Technometrics | 2016
Shifeng Xiong; Bin Dai; Jared D. Huling; Peter Z. G. Qian
We introduce an efficient iterative algorithm, intended for various least squares problems, based on a design of experiments perspective. The algorithm, called orthogonalizing EM (OEM), works for ordinary least squares (OLS) and can be easily extended to penalized least squares. The main idea of the procedure is to orthogonalize a design matrix by adding new rows and then solve the original problem by embedding the augmented design in a missing data framework. We establish several attractive theoretical properties concerning OEM. For the OLS with a singular regression matrix, an OEM sequence converges to the Moore-Penrose generalized inverse-based least squares estimator. For ordinary and penalized least squares with various penalties, it converges to a point having grouping coherence for fully aliased regression matrices. Convergence and the convergence rate of the algorithm are examined. Finally, we demonstrate that OEM is highly efficient for large-scale least squares and penalized least squares problems, and is considerably faster than competing methods when n is much larger than p. Supplementary materials for this article are available online.

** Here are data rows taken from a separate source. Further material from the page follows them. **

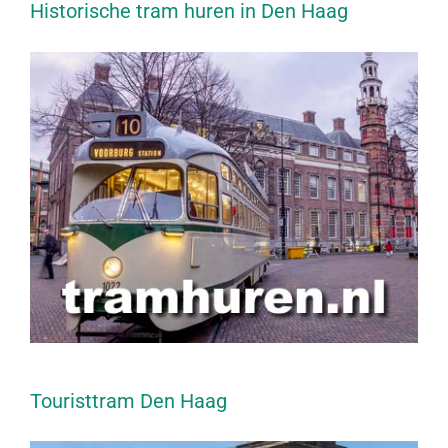
Historische tram huren in Den Haag
Touristtram Den Haag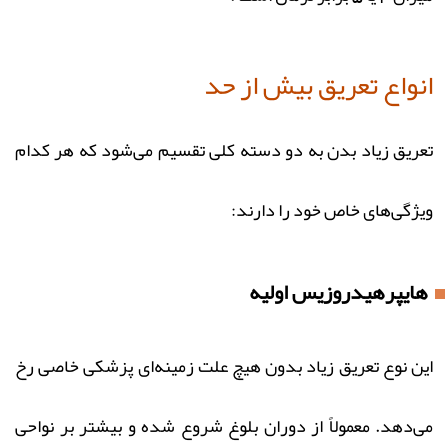
انواع تعریق بیش از حد
تعریق زیاد بدن به دو دسته کلی تقسیم می‌شود که هر کدام
ویژگی‌های خاص خود را دارند:
هایپرهیدروزیس اولیه
این نوع تعریق زیاد بدون هیچ علت زمینه‌ای پزشکی خاصی رخ
می‌دهد. معمولاً از دوران بلوغ شروع شده و بیشتر بر نواحی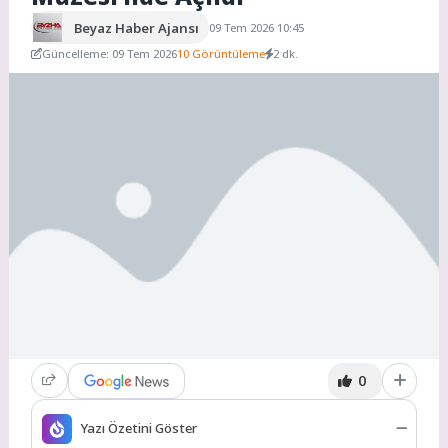
Beyaz Haber Ajansı
09 Tem 2026 10:45
Güncelleme: 09 Tem 2026
10 Görüntüleme
2 dk.
0
Yazı Özetini Göster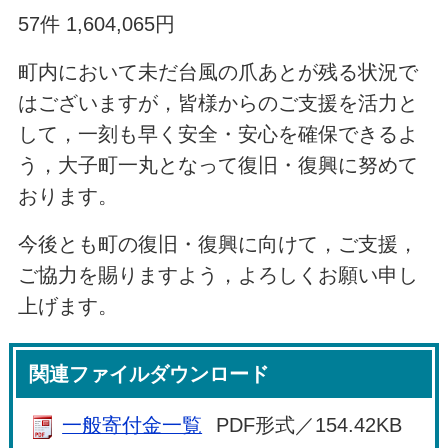
57件 1,604,065円
町内において未だ台風の爪あとが残る状況で
はございますが，皆様からのご支援を活力と
して，一刻も早く安全・安心を確保できるよ
う，大子町一丸となって復旧・復興に努めて
おります。
今後とも町の復旧・復興に向けて，ご支援，
ご協力を賜りますよう，よろしくお願い申し
上げます。
関連ファイルダウンロード
一般寄付金一覧
PDF形式／154.42KB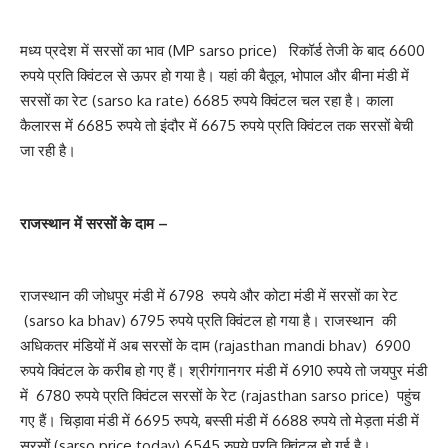
मध्य प्रदेश में सरसों का भाव (MP sarso price) रिकॉर्ड तेजी के बाद 6600
रुपये प्रति क्विंटल से ऊपर हो गया है। यहां की बैतूल, भोपाल और बीना मंडी में
सरसों का रेट (sarso ka rate) 6685 रुपये क्विंटल चल रहा है। काला
कैलारस में 6685 रुपये तो इंदौर में 6675 रुपये प्रति क्विंटल तक सरसों बेची
जा रही है।
राजस्थान में सरसों के दाम –
राजस्थान की जोधपुर मंडी में 6798 रुपये और कोटा मंडी में सरसों का रेट
(sarso ka bhav) 6795 रुपये प्रति क्विंटल हो गया है। राजस्थान की
अधिकतर मंडियों में अब सरसों के दाम (rajasthan mandi bhav) 6900
रुपये क्विंटल के करीब हो गए हैं। श्रीगंगानगर मंडी में 6910 रुपये तो जयपुर मंडी
में 6780 रुपये प्रति क्विंटल सरसों के रेट (rajasthan sarso price) पहुंच
गए हैं। चिड़ावा मंडी में 6695 रुपये, बस्सी मंडी में 6688 रुपये तो मेड़ता मंडी में
सरसों (sarso price today) 6545 रुपये प्रति क्विंटल हो गई है।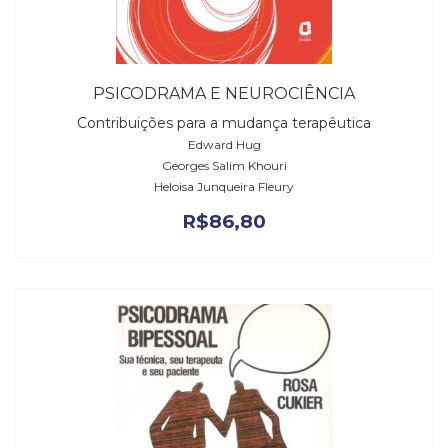
PSICODRAMA E NEUROCIÊNCIA
Contribuições para a mudança terapêutica
Edward Hug
Georges Salim Khouri
Heloisa Junqueira Fleury
R$
86,80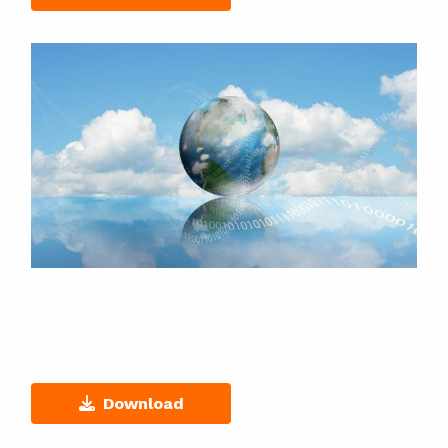
Download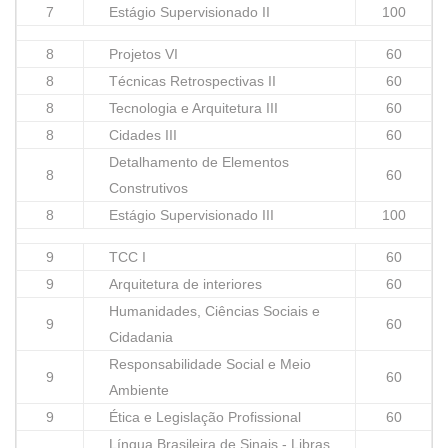
7
Estágio Supervisionado II
100
8
Projetos VI
60
8
Técnicas Retrospectivas II
60
8
Tecnologia e Arquitetura III
60
8
Cidades III
60
Detalhamento de Elementos
8
60
Construtivos
8
Estágio Supervisionado III
100
9
TCC I
60
9
Arquitetura de interiores
60
Humanidades, Ciências Sociais e
9
60
Cidadania
Responsabilidade Social e Meio
9
60
Ambiente
9
Ética e Legislação Profissional
60
Língua Brasileira de Sinais - Libras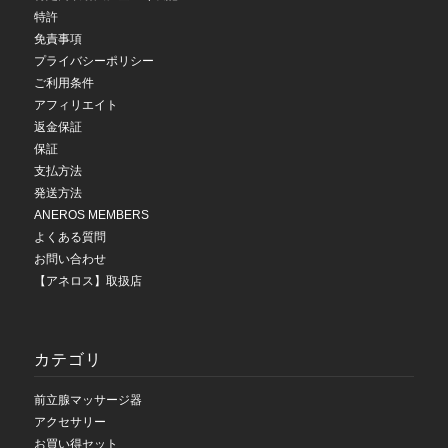
特許
免責事項
プライバシーポリシー
ご利用条件
アフィリエイト
返金保証
保証
支払方法
発送方法
ANEROS MEMBERS
よくある質問
お問い合わせ
【アネロス】取扱店
カテゴリ
前立腺マッサージ器
アクセサリー
お買い得セット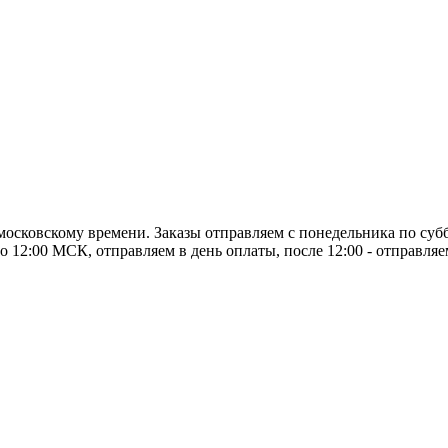
о московскому времени. Заказы отправляем с понедельника по суб
о 12:00 МСК, отправляем в день оплаты, после 12:00 - отправля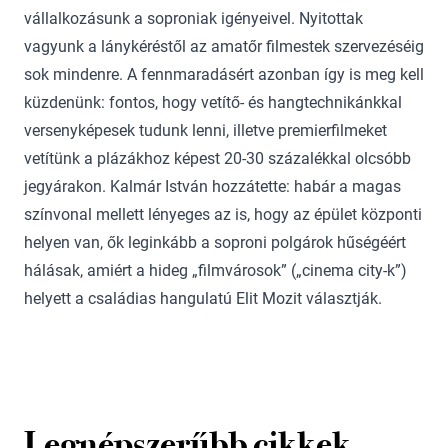
vállalkozásunk a soproniak igényeivel. Nyitottak
vagyunk a lánykéréstől az amatőr filmestek szervezéséig
sok mindenre. A fennmaradásért azonban így is meg kell
küzdenünk: fontos, hogy vetítő- és hangtechnikánkkal
versenyképesek tudunk lenni, illetve premierfilmeket
vetítünk a plázákhoz képest 20-30 százalékkal olcsóbb
jegyárakon. Kalmár István hozzátette: habár a magas
színvonal mellett lényeges az is, hogy az épület központi
helyen van, ők leginkább a soproni polgárok hűségéért
hálásak, amiért a hideg „filmvárosok” („cinema city-k”)
helyett a családias hangulatú Elit Mozit választják.
Legnépszerűbb cikkek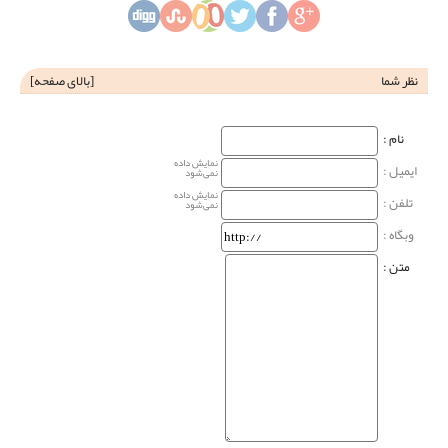
نظر شما
[
بالای صفحه
]
نام‌ :
نمایش داده
ایمیل :
نمی‌شود
نمایش داده
تلفن :
نمی‌شود
وبگاه‌ :
متن :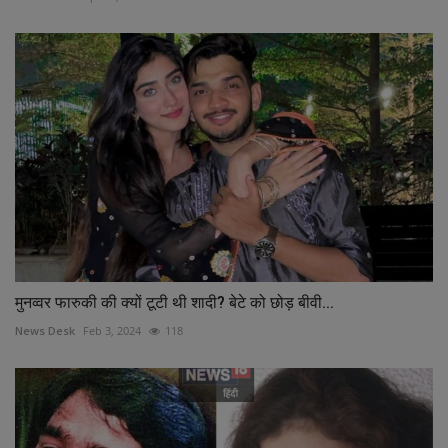
मुनव्वर फारुकी की क्यों टूटी थी शादी? बेटे को छोड़ बीवी...
News Desk
Feb 3, 2024
118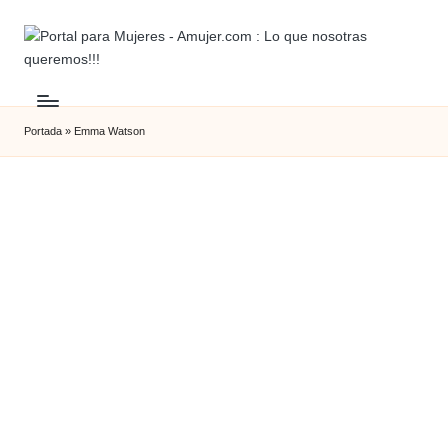
Portada
»
Emma Watson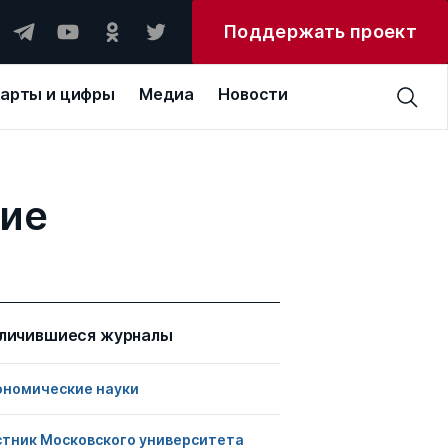
Поддержать проект
арты и цифры
Медиа
Новости
ние
личившиеся журналы
ономические науки
стник Московского университета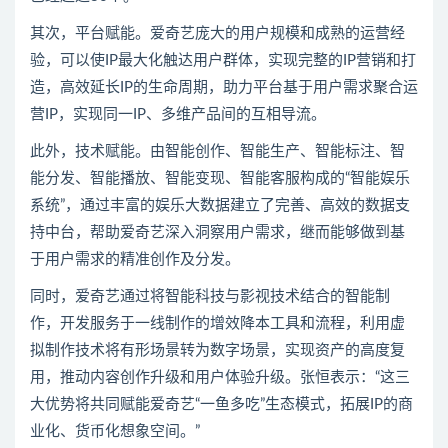
其次，平台赋能。爱奇艺庞大的用户规模和成熟的运营经
验，可以使IP最大化触达用户群体，实现完整的IP营销和打
造，高效延长IP的生命周期，助力平台基于用户需求聚合运
营IP，实现同一IP、多维产品间的互相导流。
此外，技术赋能。由智能创作、智能生产、智能标注、智
能分发、智能播放、智能变现、智能客服构成的“智能娱乐
系统”，通过丰富的娱乐大数据建立了完善、高效的数据支
持中台，帮助爱奇艺深入洞察用户需求，继而能够做到基
于用户需求的精准创作及分发。
同时，爱奇艺通过将智能科技与影视技术结合的智能制
作，开发服务于一线制作的增效降本工具和流程，利用虚
拟制作技术将有形场景转为数字场景，实现资产的高度复
用，推动内容创作升级和用户体验升级。张恒表示：“这三
大优势将共同赋能爱奇艺“一鱼多吃”生态模式，拓展IP的商
业化、货币化想象空间。”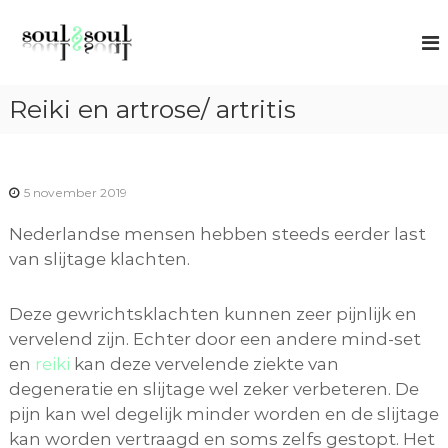
G
S
S
a
p
o
n
i
u
r
a
l
t
Reiki en artrose/ artritis
a
u
2
r
a
S
l
d
o
c
e
o
5 november 2019
u
i
a
l
c
Nederlandse mensen hebben steeds eerder last
n
h
van slijtage klachten.
h
i
n
o
g
u
Deze gewrichtsklachten kunnen zeer pijnlijk en
d
vervelend zijn. Echter door een andere mind-set
en
reiki
kan deze vervelende ziekte van
degeneratie en slijtage wel zeker verbeteren. De
pijn kan wel degelijk minder worden en de slijtage
kan worden vertraagd en soms zelfs gestopt. Het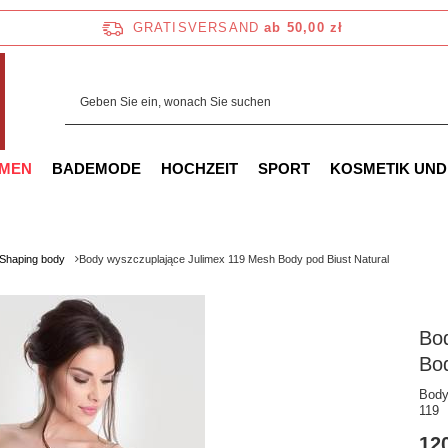
GRATISVERSAND
ab 50,00 zł
AMEN
BADEMODE
HOCHZEIT
SPORT
KOSMETIK UND
Shaping body
Body wyszczuplające Julimex 119 Mesh Body pod Biust Natural
Bo
Bod
Body
119
120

Electronic Journal of Statistics | 2017
Shifeng Xiong
This paper introduces a local optimization-based approach to test statistical hypotheses and to construct confidence intervals. This approach can be viewed as an extension of bootstrap, and yields asymptotically valid tests and confidence intervals as long as there exist consistent estimators of unknown parameters. We present simple algorithms including a neighborhood bootstrap method to implement the approach. Several examples in which theoretical analysis is not easy are presented to show the effectiveness of the proposed approach.
Communications in Statistics-theory and Methods | 2008
Weiyan Mu; Xingzhong Xu; Shifeng Xiong
In this article, we study inferences for reliability functions of the system having two components connected in series. Suppose that the lifetime of one component has a lognormal distribution. Lognormal, exponential, and weibull distributions are considered for the lifetime of the other component. Using the generalized inference approach, we obtain confidence intervals of our interested parameters with good coverage. Some frequentist properties in small-sample cases and large-sample cases are proved.